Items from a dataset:
——

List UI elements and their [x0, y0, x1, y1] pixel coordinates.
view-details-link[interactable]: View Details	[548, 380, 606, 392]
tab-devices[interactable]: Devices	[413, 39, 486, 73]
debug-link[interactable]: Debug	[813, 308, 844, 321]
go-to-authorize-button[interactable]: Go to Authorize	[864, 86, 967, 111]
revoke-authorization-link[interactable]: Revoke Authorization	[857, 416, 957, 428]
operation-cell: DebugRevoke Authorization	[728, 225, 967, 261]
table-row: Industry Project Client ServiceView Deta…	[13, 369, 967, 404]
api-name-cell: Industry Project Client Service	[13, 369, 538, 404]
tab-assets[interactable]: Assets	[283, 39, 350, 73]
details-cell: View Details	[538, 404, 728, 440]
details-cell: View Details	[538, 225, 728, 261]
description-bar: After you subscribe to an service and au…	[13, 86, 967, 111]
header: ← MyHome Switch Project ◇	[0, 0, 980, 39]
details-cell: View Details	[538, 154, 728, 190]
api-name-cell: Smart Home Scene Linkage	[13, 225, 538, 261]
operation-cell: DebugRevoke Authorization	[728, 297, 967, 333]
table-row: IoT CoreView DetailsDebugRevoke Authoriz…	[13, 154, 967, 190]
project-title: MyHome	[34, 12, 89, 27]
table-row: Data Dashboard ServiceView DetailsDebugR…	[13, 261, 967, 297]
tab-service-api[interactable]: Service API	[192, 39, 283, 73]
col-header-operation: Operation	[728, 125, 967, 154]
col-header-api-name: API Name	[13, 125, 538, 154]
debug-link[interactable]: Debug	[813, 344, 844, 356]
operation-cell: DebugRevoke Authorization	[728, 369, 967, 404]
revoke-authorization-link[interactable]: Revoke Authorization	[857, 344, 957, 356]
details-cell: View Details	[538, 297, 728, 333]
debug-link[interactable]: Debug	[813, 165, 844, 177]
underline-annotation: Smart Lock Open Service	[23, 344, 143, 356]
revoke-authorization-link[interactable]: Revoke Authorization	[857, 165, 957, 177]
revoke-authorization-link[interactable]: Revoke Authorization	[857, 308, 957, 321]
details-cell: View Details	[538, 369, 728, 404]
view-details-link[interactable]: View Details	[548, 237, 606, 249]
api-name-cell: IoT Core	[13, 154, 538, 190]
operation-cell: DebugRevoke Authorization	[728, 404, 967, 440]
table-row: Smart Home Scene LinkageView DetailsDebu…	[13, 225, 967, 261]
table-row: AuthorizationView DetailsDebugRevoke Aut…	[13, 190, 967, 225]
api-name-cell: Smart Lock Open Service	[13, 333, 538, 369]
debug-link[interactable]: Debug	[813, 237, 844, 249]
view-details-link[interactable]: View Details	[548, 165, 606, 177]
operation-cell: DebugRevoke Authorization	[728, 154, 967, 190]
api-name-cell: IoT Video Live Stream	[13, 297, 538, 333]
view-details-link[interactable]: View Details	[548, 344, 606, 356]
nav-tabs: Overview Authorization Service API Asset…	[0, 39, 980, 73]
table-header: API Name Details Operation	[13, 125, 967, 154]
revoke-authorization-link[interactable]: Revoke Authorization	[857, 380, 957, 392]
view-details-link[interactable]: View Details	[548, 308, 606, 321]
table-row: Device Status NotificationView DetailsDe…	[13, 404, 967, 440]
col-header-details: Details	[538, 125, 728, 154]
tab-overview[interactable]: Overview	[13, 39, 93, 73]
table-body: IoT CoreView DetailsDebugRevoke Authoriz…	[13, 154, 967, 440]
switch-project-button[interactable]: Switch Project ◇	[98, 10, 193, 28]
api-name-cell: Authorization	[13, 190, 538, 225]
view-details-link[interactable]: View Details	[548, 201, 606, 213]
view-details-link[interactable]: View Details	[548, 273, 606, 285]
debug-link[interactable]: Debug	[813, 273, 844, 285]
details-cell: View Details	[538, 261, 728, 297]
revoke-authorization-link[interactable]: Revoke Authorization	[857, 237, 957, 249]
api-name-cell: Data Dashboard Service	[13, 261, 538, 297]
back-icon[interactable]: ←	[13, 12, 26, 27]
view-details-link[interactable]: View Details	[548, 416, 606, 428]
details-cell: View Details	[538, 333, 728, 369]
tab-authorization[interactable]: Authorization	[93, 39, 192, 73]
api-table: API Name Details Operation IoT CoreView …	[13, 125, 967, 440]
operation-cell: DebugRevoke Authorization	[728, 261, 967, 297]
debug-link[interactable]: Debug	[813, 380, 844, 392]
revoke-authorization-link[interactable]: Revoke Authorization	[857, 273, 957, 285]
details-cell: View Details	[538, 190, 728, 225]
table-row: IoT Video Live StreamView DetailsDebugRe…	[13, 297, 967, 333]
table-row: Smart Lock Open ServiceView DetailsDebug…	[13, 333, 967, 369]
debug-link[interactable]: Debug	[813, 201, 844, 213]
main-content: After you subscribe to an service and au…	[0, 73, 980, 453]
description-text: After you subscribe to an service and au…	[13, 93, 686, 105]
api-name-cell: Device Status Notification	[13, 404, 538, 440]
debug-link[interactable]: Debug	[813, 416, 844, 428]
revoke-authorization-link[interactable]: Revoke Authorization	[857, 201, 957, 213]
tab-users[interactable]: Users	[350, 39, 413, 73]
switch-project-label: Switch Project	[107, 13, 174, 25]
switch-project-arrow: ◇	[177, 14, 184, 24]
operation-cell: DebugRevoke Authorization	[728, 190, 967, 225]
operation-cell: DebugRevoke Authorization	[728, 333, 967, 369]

——

* WHAT IS REQUIRED *
All of the data above needs to be written out exactly.

* SOLUTION FOR THIS TASK *
List UI elements and their [x0, y0, x1, y1] pixel coordinates.
view-details-link[interactable]: View Details	[548, 380, 606, 392]
tab-devices[interactable]: Devices	[413, 39, 486, 73]
debug-link[interactable]: Debug	[813, 308, 844, 321]
go-to-authorize-button[interactable]: Go to Authorize	[864, 86, 967, 111]
revoke-authorization-link[interactable]: Revoke Authorization	[857, 416, 957, 428]
operation-cell: DebugRevoke Authorization	[728, 225, 967, 261]
table-row: Industry Project Client ServiceView Deta…	[13, 369, 967, 404]
api-name-cell: Industry Project Client Service	[13, 369, 538, 404]
tab-assets[interactable]: Assets	[283, 39, 350, 73]
details-cell: View Details	[538, 404, 728, 440]
details-cell: View Details	[538, 225, 728, 261]
description-bar: After you subscribe to an service and au…	[13, 86, 967, 111]
header: ← MyHome Switch Project ◇	[0, 0, 980, 39]
details-cell: View Details	[538, 154, 728, 190]
api-name-cell: Smart Home Scene Linkage	[13, 225, 538, 261]
operation-cell: DebugRevoke Authorization	[728, 297, 967, 333]
table-row: IoT CoreView DetailsDebugRevoke Authoriz…	[13, 154, 967, 190]
project-title: MyHome	[34, 12, 89, 27]
table-row: Data Dashboard ServiceView DetailsDebugR…	[13, 261, 967, 297]
tab-service-api[interactable]: Service API	[192, 39, 283, 73]
col-header-operation: Operation	[728, 125, 967, 154]
col-header-api-name: API Name	[13, 125, 538, 154]
debug-link[interactable]: Debug	[813, 344, 844, 356]
operation-cell: DebugRevoke Authorization	[728, 369, 967, 404]
revoke-authorization-link[interactable]: Revoke Authorization	[857, 344, 957, 356]
details-cell: View Details	[538, 297, 728, 333]
debug-link[interactable]: Debug	[813, 165, 844, 177]
underline-annotation: Smart Lock Open Service	[23, 344, 143, 356]
revoke-authorization-link[interactable]: Revoke Authorization	[857, 165, 957, 177]
revoke-authorization-link[interactable]: Revoke Authorization	[857, 308, 957, 321]
details-cell: View Details	[538, 369, 728, 404]
view-details-link[interactable]: View Details	[548, 237, 606, 249]
api-name-cell: IoT Core	[13, 154, 538, 190]
operation-cell: DebugRevoke Authorization	[728, 404, 967, 440]
table-row: Smart Home Scene LinkageView DetailsDebu…	[13, 225, 967, 261]
table-row: AuthorizationView DetailsDebugRevoke Aut…	[13, 190, 967, 225]
api-name-cell: Smart Lock Open Service	[13, 333, 538, 369]
debug-link[interactable]: Debug	[813, 237, 844, 249]
view-details-link[interactable]: View Details	[548, 165, 606, 177]
operation-cell: DebugRevoke Authorization	[728, 154, 967, 190]
api-name-cell: IoT Video Live Stream	[13, 297, 538, 333]
view-details-link[interactable]: View Details	[548, 344, 606, 356]
nav-tabs: Overview Authorization Service API Asset…	[0, 39, 980, 73]
table-header: API Name Details Operation	[13, 125, 967, 154]
revoke-authorization-link[interactable]: Revoke Authorization	[857, 380, 957, 392]
view-details-link[interactable]: View Details	[548, 308, 606, 321]
table-row: Device Status NotificationView DetailsDe…	[13, 404, 967, 440]
col-header-details: Details	[538, 125, 728, 154]
tab-overview[interactable]: Overview	[13, 39, 93, 73]
table-body: IoT CoreView DetailsDebugRevoke Authoriz…	[13, 154, 967, 440]
switch-project-button[interactable]: Switch Project ◇	[98, 10, 193, 28]
api-name-cell: Authorization	[13, 190, 538, 225]
view-details-link[interactable]: View Details	[548, 201, 606, 213]
view-details-link[interactable]: View Details	[548, 273, 606, 285]
debug-link[interactable]: Debug	[813, 273, 844, 285]
details-cell: View Details	[538, 261, 728, 297]
revoke-authorization-link[interactable]: Revoke Authorization	[857, 237, 957, 249]
api-name-cell: Data Dashboard Service	[13, 261, 538, 297]
back-icon[interactable]: ←	[13, 12, 26, 27]
view-details-link[interactable]: View Details	[548, 416, 606, 428]
details-cell: View Details	[538, 333, 728, 369]
tab-authorization[interactable]: Authorization	[93, 39, 192, 73]
api-table: API Name Details Operation IoT CoreView …	[13, 125, 967, 440]
operation-cell: DebugRevoke Authorization	[728, 261, 967, 297]
debug-link[interactable]: Debug	[813, 380, 844, 392]
revoke-authorization-link[interactable]: Revoke Authorization	[857, 273, 957, 285]
details-cell: View Details	[538, 190, 728, 225]
table-row: IoT Video Live StreamView DetailsDebugRe…	[13, 297, 967, 333]
table-row: Smart Lock Open ServiceView DetailsDebug…	[13, 333, 967, 369]
debug-link[interactable]: Debug	[813, 201, 844, 213]
main-content: After you subscribe to an service and au…	[0, 73, 980, 453]
description-text: After you subscribe to an service and au…	[13, 93, 686, 105]
api-name-cell: Device Status Notification	[13, 404, 538, 440]
debug-link[interactable]: Debug	[813, 416, 844, 428]
revoke-authorization-link[interactable]: Revoke Authorization	[857, 201, 957, 213]
tab-users[interactable]: Users	[350, 39, 413, 73]
switch-project-label: Switch Project	[107, 13, 174, 25]
switch-project-arrow: ◇	[177, 14, 184, 24]
operation-cell: DebugRevoke Authorization	[728, 190, 967, 225]
operation-cell: DebugRevoke Authorization	[728, 333, 967, 369]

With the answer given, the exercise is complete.